Yes, but the actions are quite similar. In both the cases, they go off
the runqueque and get enqueued back. I see two (side)effects of using
DEQUEUE_SLEEP during dequeue and ENQUEUE_WAKEUP during enqueue:

- vruntime normalization isn't done for throttled entities. This should be
  fine since they don't get pulled around when throttled.
- vruntime of throttled entities are re-calculated during unthrottling(enqueue).
  This will ensure that throttled entities don't get undue vruntime-advantage
  when they are enqueued back.

This is my understanding.
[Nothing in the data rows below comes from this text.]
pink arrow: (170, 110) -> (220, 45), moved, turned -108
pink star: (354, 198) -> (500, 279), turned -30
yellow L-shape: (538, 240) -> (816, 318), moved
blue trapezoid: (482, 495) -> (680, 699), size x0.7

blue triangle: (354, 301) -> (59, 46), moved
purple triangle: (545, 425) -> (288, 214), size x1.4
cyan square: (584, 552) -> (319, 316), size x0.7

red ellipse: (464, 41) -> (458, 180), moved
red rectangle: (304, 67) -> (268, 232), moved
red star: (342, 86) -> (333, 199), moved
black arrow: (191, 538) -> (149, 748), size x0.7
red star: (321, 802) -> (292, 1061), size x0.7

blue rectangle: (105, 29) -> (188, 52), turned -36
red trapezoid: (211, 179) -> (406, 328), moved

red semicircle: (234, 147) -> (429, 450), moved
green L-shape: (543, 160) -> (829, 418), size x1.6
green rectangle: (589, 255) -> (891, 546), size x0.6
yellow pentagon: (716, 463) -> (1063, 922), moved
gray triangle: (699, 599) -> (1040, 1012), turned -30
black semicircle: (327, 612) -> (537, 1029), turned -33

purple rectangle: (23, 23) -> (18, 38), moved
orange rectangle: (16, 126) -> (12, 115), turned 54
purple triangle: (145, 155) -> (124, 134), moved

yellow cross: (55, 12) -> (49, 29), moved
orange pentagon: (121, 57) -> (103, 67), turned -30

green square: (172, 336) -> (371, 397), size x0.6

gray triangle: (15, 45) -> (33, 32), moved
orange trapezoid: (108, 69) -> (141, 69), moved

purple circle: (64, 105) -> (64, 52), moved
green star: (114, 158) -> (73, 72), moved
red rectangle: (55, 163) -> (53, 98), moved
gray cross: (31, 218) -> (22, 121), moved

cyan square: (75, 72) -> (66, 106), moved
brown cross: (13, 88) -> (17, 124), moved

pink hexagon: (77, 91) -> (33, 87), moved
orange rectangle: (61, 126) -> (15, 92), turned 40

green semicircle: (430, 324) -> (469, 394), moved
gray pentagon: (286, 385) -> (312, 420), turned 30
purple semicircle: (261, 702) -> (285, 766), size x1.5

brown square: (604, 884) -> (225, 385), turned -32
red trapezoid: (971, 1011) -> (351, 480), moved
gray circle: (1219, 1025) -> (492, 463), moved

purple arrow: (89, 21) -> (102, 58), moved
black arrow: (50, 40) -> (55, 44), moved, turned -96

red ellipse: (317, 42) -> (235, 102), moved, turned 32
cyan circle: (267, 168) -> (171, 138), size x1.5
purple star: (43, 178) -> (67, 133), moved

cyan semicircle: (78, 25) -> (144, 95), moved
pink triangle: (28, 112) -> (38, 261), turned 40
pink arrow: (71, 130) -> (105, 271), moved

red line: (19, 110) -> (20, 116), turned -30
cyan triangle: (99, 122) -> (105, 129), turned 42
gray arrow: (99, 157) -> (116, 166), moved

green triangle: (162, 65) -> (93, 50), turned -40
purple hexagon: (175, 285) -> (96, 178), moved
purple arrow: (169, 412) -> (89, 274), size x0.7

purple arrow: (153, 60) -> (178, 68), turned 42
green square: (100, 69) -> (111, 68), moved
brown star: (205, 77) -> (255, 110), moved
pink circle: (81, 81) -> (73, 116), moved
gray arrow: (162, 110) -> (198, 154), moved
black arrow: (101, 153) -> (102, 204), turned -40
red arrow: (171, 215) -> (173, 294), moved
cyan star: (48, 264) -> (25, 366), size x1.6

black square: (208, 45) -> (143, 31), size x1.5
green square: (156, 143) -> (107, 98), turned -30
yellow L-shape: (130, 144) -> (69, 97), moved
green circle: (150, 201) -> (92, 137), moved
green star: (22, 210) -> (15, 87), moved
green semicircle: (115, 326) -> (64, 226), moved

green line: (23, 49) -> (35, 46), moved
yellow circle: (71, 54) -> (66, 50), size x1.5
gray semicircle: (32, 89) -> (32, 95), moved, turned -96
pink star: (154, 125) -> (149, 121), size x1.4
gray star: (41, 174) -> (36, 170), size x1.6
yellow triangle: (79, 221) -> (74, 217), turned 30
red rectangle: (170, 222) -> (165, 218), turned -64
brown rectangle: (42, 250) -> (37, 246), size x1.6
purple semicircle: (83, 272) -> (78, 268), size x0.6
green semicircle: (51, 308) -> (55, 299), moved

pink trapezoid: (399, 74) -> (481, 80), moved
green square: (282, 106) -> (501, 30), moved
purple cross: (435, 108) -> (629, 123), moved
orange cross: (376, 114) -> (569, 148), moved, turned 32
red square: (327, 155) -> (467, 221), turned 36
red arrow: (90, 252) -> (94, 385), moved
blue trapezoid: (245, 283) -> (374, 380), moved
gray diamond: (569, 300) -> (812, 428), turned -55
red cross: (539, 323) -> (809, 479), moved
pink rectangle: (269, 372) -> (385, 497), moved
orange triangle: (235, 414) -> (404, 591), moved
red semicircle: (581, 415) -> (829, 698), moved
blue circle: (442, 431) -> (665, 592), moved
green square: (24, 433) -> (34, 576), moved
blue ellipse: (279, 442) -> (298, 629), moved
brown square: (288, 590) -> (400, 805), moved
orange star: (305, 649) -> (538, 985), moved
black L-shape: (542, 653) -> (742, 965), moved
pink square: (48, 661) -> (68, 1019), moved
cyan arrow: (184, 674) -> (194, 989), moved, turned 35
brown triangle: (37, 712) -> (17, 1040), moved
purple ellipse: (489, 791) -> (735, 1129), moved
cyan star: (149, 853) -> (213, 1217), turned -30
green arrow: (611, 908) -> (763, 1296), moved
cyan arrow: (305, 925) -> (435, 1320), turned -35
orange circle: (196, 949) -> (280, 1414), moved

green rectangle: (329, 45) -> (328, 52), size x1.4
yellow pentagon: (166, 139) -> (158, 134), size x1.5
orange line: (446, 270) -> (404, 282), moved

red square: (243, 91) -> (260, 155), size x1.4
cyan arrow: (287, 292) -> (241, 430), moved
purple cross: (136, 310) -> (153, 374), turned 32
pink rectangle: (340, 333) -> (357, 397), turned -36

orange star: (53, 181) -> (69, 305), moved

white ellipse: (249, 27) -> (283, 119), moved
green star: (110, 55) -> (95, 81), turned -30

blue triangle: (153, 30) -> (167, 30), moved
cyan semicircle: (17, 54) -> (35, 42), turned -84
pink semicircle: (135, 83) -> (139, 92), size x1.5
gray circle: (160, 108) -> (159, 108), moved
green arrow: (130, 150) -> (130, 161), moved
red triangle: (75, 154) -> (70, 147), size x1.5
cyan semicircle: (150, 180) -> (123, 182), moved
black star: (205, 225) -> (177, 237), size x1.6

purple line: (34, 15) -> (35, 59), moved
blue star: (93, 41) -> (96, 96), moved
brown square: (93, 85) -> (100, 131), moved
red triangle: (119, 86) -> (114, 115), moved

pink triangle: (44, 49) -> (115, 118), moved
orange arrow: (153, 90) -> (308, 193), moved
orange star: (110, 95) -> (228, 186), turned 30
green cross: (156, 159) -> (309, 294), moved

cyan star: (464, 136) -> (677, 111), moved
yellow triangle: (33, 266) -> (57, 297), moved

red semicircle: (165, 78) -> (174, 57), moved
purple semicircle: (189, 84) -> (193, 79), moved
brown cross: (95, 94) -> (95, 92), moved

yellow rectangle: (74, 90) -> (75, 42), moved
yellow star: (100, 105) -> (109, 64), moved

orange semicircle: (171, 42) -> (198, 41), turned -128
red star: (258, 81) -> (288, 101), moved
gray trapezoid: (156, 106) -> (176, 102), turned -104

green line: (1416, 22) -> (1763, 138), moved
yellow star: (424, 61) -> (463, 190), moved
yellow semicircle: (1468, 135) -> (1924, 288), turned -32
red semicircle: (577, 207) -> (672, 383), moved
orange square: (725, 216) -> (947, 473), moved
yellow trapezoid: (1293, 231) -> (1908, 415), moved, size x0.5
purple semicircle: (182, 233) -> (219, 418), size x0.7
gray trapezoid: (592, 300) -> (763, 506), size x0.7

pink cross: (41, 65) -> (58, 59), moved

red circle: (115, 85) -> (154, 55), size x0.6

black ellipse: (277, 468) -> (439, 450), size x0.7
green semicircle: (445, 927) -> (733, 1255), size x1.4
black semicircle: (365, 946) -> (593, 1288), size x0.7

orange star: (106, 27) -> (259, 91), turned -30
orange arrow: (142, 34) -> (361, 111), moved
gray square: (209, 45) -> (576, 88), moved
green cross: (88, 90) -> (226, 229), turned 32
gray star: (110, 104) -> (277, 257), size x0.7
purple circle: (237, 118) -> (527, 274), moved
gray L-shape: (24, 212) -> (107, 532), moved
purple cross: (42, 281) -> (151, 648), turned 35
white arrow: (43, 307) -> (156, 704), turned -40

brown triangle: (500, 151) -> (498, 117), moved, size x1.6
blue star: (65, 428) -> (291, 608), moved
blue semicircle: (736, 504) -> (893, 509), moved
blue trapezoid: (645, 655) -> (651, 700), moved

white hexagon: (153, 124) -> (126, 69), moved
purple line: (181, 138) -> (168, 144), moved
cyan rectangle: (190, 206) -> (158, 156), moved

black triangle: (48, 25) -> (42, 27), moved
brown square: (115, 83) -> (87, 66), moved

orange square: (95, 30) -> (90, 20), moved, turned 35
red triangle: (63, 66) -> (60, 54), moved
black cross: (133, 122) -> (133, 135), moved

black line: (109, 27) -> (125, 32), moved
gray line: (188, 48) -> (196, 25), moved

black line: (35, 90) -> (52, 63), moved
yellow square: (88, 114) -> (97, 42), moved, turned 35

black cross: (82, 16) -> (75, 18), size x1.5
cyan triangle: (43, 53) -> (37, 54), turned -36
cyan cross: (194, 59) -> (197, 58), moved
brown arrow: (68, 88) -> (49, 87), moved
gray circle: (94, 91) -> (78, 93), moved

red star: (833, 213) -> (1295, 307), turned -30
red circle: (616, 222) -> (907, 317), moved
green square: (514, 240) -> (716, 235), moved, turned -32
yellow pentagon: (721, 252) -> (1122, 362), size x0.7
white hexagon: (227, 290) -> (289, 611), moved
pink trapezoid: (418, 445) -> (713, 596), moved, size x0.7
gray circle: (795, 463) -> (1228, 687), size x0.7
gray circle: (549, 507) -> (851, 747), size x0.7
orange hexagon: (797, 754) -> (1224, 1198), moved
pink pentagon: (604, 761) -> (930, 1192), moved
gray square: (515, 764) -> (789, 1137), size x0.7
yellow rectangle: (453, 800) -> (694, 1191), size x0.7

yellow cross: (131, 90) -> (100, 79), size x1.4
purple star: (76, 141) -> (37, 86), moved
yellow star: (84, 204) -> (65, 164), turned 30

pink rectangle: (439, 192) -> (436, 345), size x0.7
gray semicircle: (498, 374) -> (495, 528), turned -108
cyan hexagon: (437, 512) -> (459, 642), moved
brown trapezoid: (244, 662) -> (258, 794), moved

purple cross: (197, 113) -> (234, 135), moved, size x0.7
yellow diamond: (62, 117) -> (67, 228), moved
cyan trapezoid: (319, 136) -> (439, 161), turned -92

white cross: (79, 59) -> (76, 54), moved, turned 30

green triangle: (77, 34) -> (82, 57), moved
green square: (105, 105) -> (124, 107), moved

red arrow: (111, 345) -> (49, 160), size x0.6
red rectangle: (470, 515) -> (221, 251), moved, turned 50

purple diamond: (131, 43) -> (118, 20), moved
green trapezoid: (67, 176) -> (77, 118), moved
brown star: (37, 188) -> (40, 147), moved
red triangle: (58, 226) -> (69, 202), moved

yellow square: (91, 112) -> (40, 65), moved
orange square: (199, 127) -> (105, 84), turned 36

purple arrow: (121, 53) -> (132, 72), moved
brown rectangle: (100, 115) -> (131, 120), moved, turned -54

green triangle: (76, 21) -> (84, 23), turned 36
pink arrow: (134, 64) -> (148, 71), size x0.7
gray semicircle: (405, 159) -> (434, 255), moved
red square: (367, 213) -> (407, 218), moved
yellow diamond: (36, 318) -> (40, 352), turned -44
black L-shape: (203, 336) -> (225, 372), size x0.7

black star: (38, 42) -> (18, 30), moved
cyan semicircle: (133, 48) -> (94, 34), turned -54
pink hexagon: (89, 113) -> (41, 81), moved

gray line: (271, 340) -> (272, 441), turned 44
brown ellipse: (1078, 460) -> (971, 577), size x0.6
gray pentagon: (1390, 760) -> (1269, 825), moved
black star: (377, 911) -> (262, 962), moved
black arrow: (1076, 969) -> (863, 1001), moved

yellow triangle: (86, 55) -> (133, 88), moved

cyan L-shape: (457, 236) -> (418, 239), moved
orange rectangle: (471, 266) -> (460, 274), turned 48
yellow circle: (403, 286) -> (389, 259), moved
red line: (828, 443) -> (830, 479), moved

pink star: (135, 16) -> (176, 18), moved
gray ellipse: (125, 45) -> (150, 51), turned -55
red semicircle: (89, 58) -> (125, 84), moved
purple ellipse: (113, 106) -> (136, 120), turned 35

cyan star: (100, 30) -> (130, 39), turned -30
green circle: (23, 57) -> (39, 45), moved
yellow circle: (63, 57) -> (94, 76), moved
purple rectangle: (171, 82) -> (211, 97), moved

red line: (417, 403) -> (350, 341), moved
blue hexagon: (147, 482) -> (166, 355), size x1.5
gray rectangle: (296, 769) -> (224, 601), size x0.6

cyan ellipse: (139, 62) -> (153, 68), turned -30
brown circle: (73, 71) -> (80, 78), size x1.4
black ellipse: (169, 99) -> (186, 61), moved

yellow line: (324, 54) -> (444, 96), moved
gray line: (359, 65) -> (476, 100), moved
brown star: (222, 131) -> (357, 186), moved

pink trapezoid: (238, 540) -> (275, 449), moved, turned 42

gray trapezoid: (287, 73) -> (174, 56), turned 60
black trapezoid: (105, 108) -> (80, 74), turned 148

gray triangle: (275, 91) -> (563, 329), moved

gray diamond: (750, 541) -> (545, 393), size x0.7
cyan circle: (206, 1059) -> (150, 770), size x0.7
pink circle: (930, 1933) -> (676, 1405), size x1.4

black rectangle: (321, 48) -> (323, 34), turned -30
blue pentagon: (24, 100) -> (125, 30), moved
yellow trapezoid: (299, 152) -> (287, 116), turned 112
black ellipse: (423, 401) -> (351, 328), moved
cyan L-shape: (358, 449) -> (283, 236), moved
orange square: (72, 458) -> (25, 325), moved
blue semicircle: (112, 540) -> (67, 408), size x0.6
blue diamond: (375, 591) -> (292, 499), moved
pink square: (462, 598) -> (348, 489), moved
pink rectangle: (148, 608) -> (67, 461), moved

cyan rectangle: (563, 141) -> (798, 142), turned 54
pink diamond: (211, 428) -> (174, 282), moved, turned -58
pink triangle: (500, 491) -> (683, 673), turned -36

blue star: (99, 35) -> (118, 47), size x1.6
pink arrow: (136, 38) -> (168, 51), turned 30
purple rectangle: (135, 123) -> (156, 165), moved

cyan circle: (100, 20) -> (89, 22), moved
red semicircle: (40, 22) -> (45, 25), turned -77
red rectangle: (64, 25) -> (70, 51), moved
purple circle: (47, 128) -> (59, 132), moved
I would request Paul to comment here.

> 
> > +		if (cfs_rq_throttled(cfs_rq))
> > +			break;
> > +	}
> > +
> > +	/* determine whether we need to wake up potentally idle cpu */
> > +	if (rq->curr == rq->idle && rq->cfs.nr_running)
> > +		resched_task(rq->curr);
> > +}
> > +
> >  static void account_cfs_rq_quota(struct cfs_rq *cfs_rq,
> >  		unsigned long delta_exec)
> >  {
> > @@ -1241,8 +1271,44 @@ static void account_cfs_rq_quota(struct 
> > 
> >  static int do_sched_cfs_period_timer(struct cfs_bandwidth *cfs_b, int overrun)
> >  {
> > -	return 1;
> > +	int i, idle = 1;
> > +	u64 delta;
> > +	const struct cpumask *span;
> > +
> > +	if (cfs_b->quota == RUNTIME_INF)
> > +		return 1;
> 
> I am afraid I don't understand how return codes are being used here.
> idle is set to 1 if there are no running tasks across all CPUs. Why do
> we return a 1 from here?

Remember we are in hrtimer handler here, returning 1 will ensure that hrtimer
isn't restarted. So we don't restart the timer for a group that isn't
bandwidth constrained.

Regards,
Bharata.